There’s no doubt that plant-based diets are on the rise between 2000 and 2017, while dairy consumption fell drastically. There are many reasons for that shift toward plant-based eating. Whole-food, plant-based diets are associated with lower body weight and a reduced risk of several chronic conditions, including heart disease, as well as cancer, type 2 diabetes, high blood pressure and cognitive decline. Some people also have concerns about the treatment of animals for food production and the impact on the environment which now leads a recent call for a primarily plant-based diet.
There is no one definition of a plant-based diet but most experts agree that it means primarily eating plants, although small or occasional amounts of any type of animal protein may be included. However, two specific versions of a plant-based diet are well defined: vegetarianism and veganism. So what’s the difference between them?
WHAT’S A VEGETARIAN?
Vegetarianism generally means that no meat, poultry or seafood is consumed.
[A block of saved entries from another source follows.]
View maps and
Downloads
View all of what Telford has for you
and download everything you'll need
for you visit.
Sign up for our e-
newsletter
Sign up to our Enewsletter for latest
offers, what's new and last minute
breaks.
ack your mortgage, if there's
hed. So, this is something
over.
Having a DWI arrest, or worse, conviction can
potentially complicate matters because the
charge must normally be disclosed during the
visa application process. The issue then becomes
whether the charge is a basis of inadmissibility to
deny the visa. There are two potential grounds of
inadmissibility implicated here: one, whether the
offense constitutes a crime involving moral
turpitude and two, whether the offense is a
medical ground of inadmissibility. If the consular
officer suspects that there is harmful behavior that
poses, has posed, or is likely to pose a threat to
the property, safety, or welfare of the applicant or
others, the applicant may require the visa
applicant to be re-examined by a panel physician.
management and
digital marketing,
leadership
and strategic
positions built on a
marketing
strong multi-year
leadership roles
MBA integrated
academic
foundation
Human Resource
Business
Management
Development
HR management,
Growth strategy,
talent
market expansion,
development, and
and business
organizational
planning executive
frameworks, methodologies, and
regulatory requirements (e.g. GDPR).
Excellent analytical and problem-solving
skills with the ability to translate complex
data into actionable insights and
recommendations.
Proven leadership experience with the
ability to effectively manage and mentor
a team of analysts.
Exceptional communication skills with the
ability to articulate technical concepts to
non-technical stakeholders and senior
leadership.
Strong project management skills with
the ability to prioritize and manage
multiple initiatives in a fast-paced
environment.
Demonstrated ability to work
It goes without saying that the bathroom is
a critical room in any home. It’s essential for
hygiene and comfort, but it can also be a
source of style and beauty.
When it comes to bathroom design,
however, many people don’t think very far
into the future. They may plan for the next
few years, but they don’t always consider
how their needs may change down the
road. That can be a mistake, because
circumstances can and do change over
Eggs or dairy are typically included in a vegetarian diet. People who eat eggs as their only animal protein are called ovo-vegetarians. Those who allow dairy in their diet are lacto-vegetarians while people who eat both eggs and dairy are deemed lacto-ovo-vegetarians.
Pescatarian is a title for people who do eat fish and seafood but no meat or poultry, although they are generally not considered to be part of the core vegetarian community.
WHAT’S A VEGAN?
Veganism excludes all animal foods, meaning no meat, poultry, seafood, eggs, dairy or any ingredients derived from animal sources, including honey and gelatin. Veganism generally extends to a lifestyle that involves not using any materials derived from animals, including leather, fur, wool and silk. Household products, such as cosmetics and soaps are also excluded if they are made with or tested on animals.
Nutritionally speaking, omitting more animal foods can make it challenging to meet the needs for certain nutrients, such as vitamins D and B12, iron, zinc and calcium. However, it is possible to obtain all of the necessary nutrients on a vegan diet if you are knowledgeable about which plant foods contain key nutrients and how to supplement properly if needed. If you are vegan or are thinking of going vegan, consult with recommended dietitian (RD) who specializes in vegan diets.
ANY BENEFITS OF PLANT-BASED DIETS?
When it comes to health protection, the quality of any plant-based diet is king. Researchers found that vegans had higher levels of healthy fats, antioxidants and anti-inflammatory compounds in their bodies than non-vegetarians, likely because they consume more produce and other whole, plant-based foods.